Expanding the moral circle – considering my iPhone

What are the ethical implications of the iPhone in my pocket? Of the MacBook Pro on which I type these words? What are the ripples in the great pond of the world that I’m sending out through my use (overuse, abuse?) of technology? How might we consider globalization and the “expanding moral circle”?

Globalization and the Expanding Moral Circle


From Marginal Revolution: Small steps toward a much better world

In 1869 the Irish historian William Lecky (1838-1903) wrote that moral progress is about extending the moral circle.

At one time the benevolent affections embrace merely the family, soon the circle expanding includes first a class, then a nation, then a coalition of nations, then all humanity…

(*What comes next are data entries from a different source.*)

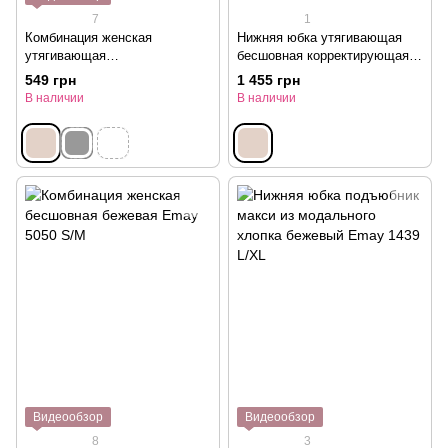
7
1
Комбинация женская
Нижняя юбка утягивающая
утягивающая
бесшовная корректирующая
короткая бежевая Emay 5005
бежевая Julimex 220 L
549 грн
1 455 грн
L/XL
В наличии
В наличии
Видеообзор
Видеообзор
8
3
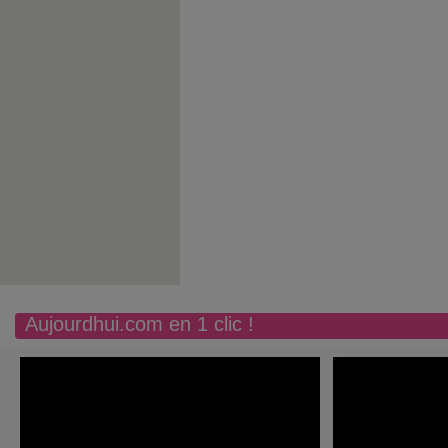
Aujourdhui.com en 1 clic !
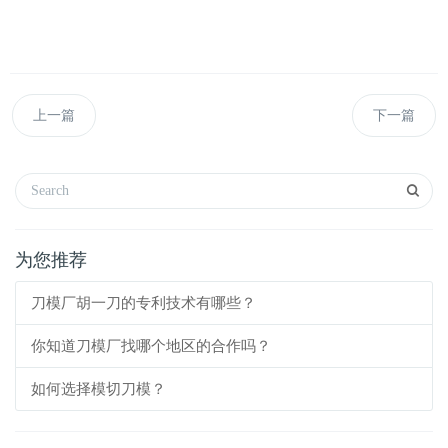
上一篇
下一篇
为您推荐
刀模厂胡一刀的专利技术有哪些？
你知道刀模厂找哪个地区的合作吗？
如何选择模切刀模？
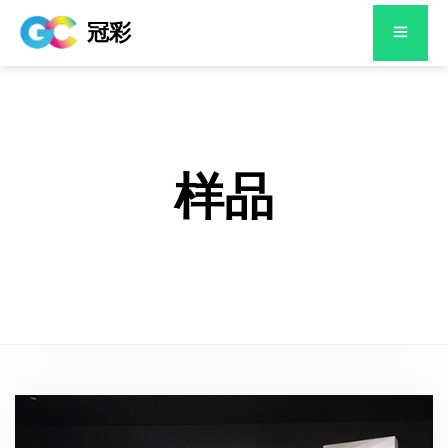
冠彩
样品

What is the effect of globalization on the moral circle? Does trade melt barriers and expand the moral circle or does globalization make “the other” a more salient division allowing politicians to demonize and control through xenophobia?

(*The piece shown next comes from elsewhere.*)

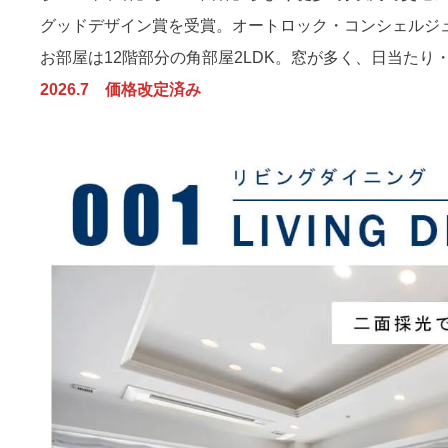
グッドデザイン賞を受賞。オートロック・コンシェルジ
お部屋は12階部分の角部屋2LDK。窓が多く、日当たり
2026.7 価格改定済み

Two pieces of evidence, one anecdotal the other experimental, suggests that globalization expands the moral circle. The anecdotal evidence is the cover story of this month’s Wired titled “1 Million Workers. 90 Million iPhones. 17 Suicides. This is where your gadgets come from? Should you care?”

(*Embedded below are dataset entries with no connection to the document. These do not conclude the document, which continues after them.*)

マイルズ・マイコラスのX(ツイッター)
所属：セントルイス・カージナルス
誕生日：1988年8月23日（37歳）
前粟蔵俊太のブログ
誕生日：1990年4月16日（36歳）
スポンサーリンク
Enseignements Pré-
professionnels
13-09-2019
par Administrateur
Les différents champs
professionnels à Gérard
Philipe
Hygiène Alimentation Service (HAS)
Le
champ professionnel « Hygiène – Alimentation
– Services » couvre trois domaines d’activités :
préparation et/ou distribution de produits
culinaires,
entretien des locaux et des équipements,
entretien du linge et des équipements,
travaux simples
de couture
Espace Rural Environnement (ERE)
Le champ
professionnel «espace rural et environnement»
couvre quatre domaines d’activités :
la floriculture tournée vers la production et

Now from a rational point of view this is absurd. Put aside that the suicide rate is higher among American college students than Chinese workers at Foxconn, even odder is that the writer cares about 17 suicides but not say the million plus deaths in China due to lung disease. But no one said that the moral circle grows for rational reasons. In this case, the writer, Joel Johnson, found that the purchase of the cell phone extended his moral circle to workers who assembled the phone half a world away:

I was burdened by what felt like an outsize provision of guilt—an existential buyer’s remorse for civilization itself. I am here because I want to know: Did my iPhone kill 17 people?